TEMPO.CO, Jakarta - Pusat Penelitian Ekonomi, Lembaga Ilmu Pengetahuan Indonesia (LIPI) menemukan sejumlah permasalahan di dua Kawasan Ekonomi Khusus (KEK) Pariwisata yaitu Mandalika, Nusa Tenggara Barat dan Tanjung Kelayang, Kepulauan Bangka Belitung. Persoalan ini membuat pengembangan di kedua kawasan tidak berjalan dengan baik dan tidak menarik minat investor, hingga beberapa tahun setelah diluncurkan.
Baca juga: Menko Perekonomian Darmin Nasution: Penerapan KEK Batam Bertahap
Baca Juga:
Padahal, pemerintah punya target agar masing-masing KEK bisa berjalan tiga tahun setelah dibuka. KEK Mandalika dikembangkan melalui Peraturan Pemerintah Nomor 52 Tahun 2014 dan sudah berjalan empat tahun. Sementara KEK Tanjung Kelayang melalui PP Nomor 6 Tahun 2016 dan telah beroperasi hingga dua tahun.
"Tapi kenyataannya, kami ke sana, tampaknya masih berproses," kata peneliti Pusat Penelitian Ekonomi LIPI, Maxensius Tri Sambodo, dalam acara media briefing di Gedung Pusat LIPI, Jakarta Selatan, Selasa, 28 Agustus 2018. "Ini juga terjadi karena pemerintah tidak tahu best practisenya KEK itu seperti apa."
Persoalan KEK ini sebenarnya telah muncul dalam temuan Majalah Tempo pada Juni 2018. Saat itu ditemukan fakta bagaimana realisasi investasi di Mandalika sampai akhir 2017 hanya mencapai Rp 428,6 miliar. Angka itu jauh di bawah komitmen investasi di kawasan wisata yang besarnya Rp 13,5 triliun. Juga masih belum apa-apa dibandingkan dengan target investasinya, sebesar Rp 28,6 triliun. Sepuluh kawasan lain saat ini masih jalan di tempat.
Dari temuan LIPI, ada poin setidaknya yang menjadi masalah di dua KEK pariwisata ini. Masalah pertama karena adanya persaingan antara pemimpin menjelang pemilihan kepala daerah dan pemilihan presiden sehingga KEK berpotensi menjadi alat politik. "Apalagi oleh pemerintah daerah, KEK ini masih dianggap sebagai program pemerintah pusat," ujarnya.

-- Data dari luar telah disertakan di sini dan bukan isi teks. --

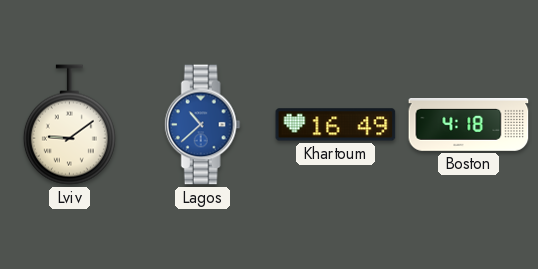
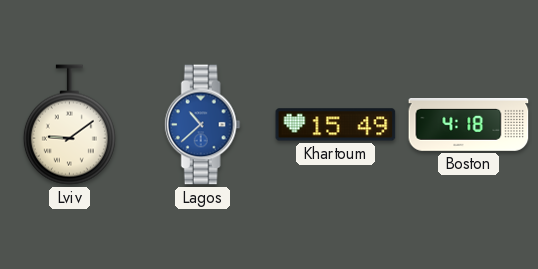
Khartoum: 16:49 -> 15:49
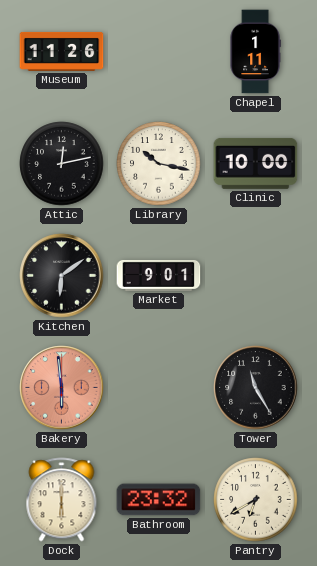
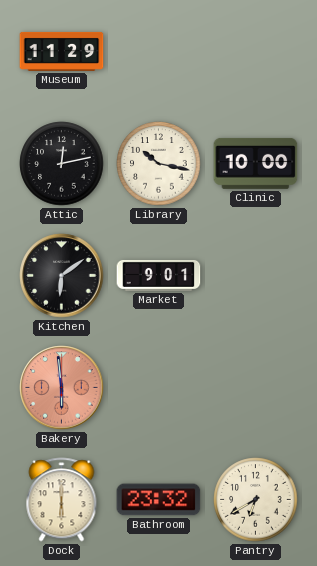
Museum: 11:26 -> 11:29
Chapel: 1:11 -> none
Tower: 11:25 -> none
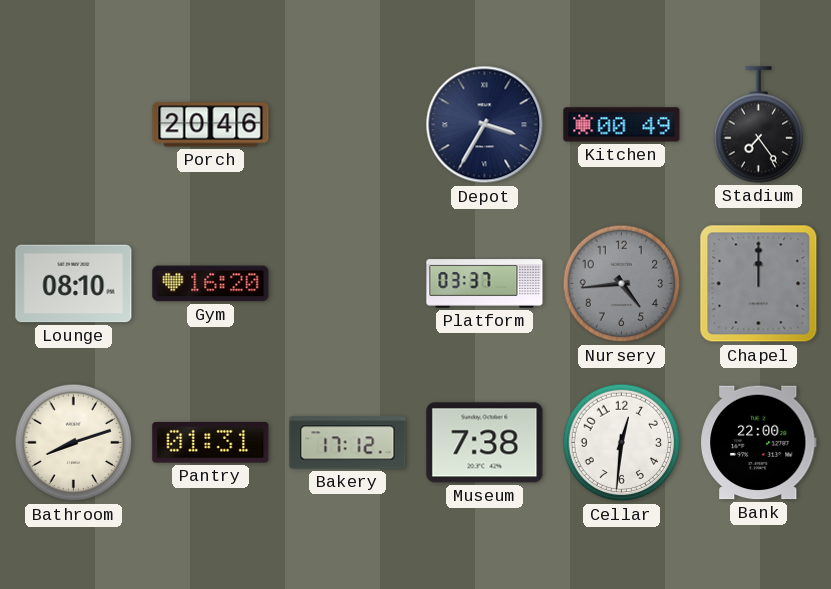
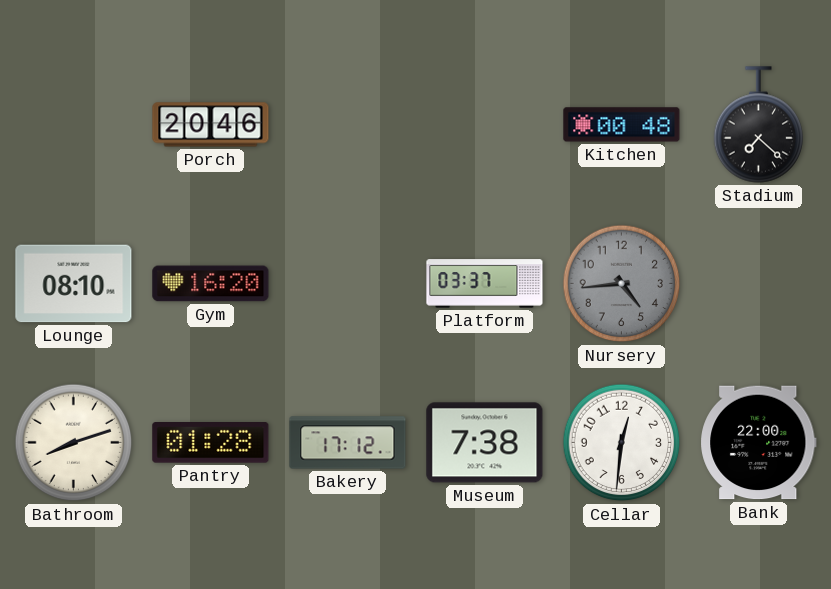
Depot: 3:35 -> none
Kitchen: 00:49 -> 00:48
Stadium: 7:24 -> 7:22
Chapel: 12:00 -> none
Pantry: 01:31 -> 01:28
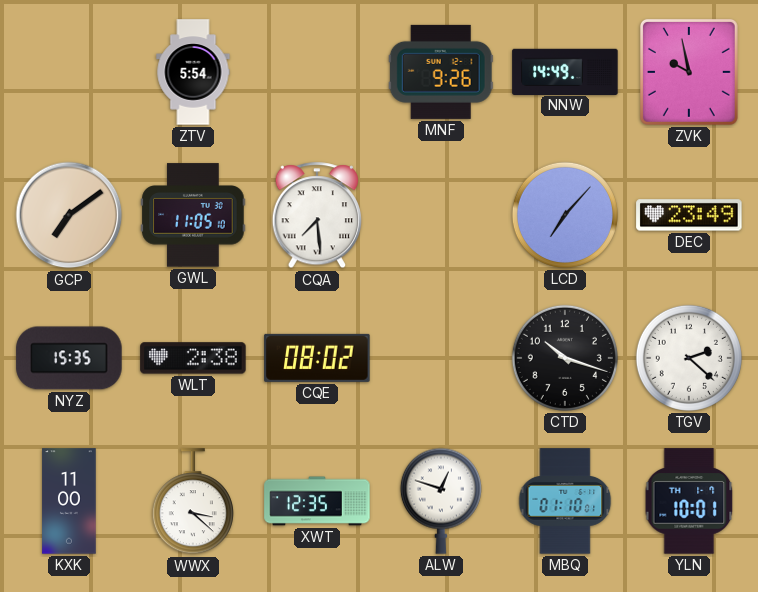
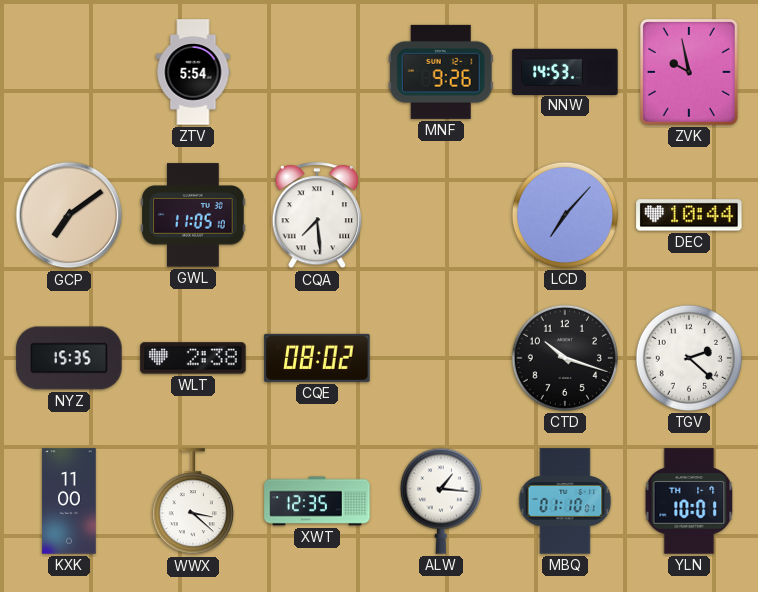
NNW: 14:49 -> 14:53
DEC: 23:49 -> 10:44
ALW: 12:48 -> 1:16
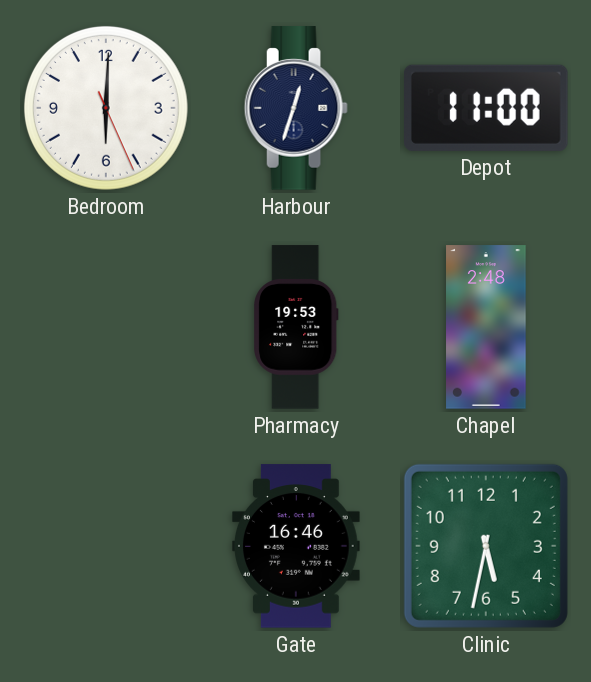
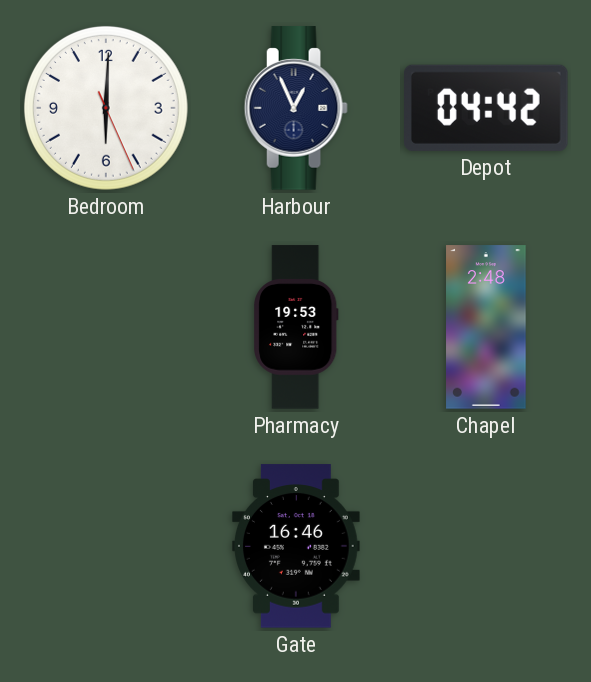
Harbour: 12:33 -> 12:56
Depot: 11:00 -> 04:42
Clinic: 5:32 -> none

Masalah kedua yaitu masih banyaknya hambatan pada proses akuisisi dan perubahan kepemilikan lahan. Peneliti LIPI menemukan di KEK Mandalika marak ditemui spekulan tanah. Sementara di KEK Tanjung Kelayang, penguasaan lahan yang sangat tinggi oleh sekelompok orang saja. "Peran Badan Usaha Milik Negara membantu mengakuisisi lahan pariwisata," kata Maxensius.
Lalu masalah ketiga yaitu terkait tata kelola yang selama ini masih tidak sejalan dengan upaya mempercepat kemajuan KEK. Saat ini, posisi administrator KEK yang ada di bawah Dewan Kawasan biasanya dipegang oleh Dinas Penanaman Modal dan Pelayanan Terpadu Satu Pintu (PM-PTSP). Harusnya, kata Maxensius, dinas ini cukup berperan sebagai anggota Dewan Kawasan. "Ini menjadikan PM-PTSP menjadi lembaga superbody yang mampu mengatur seluruh proses perizinan investasi," ujarnya.
Dalam Majalah TEMPO edisi 23 Juni 2018, Dewan Nasional KEK menemukan pengembangan sejumlah kawasan itu molor karena pengembang sulit menguasai lahan. Masalah makin runyam ketika pihak pengusul adalah pemerintah daerah. Pemerintah daerah atau badan usaha milik daerah dianggap belum mampu menjual dan mengembangkan kawasan. "Mereka masih harus menyesuaikan diri bagaimana mendatangkan investor," ucap Wahyu Utomo, Deputi Bidang Koordinasi Percepatan Infrastruktur dan Pengembangan Wilayah Kementerian Koordinator Perekonomian, yang merangkap Ketua Tim Pelaksana Dewan Nasional KEK.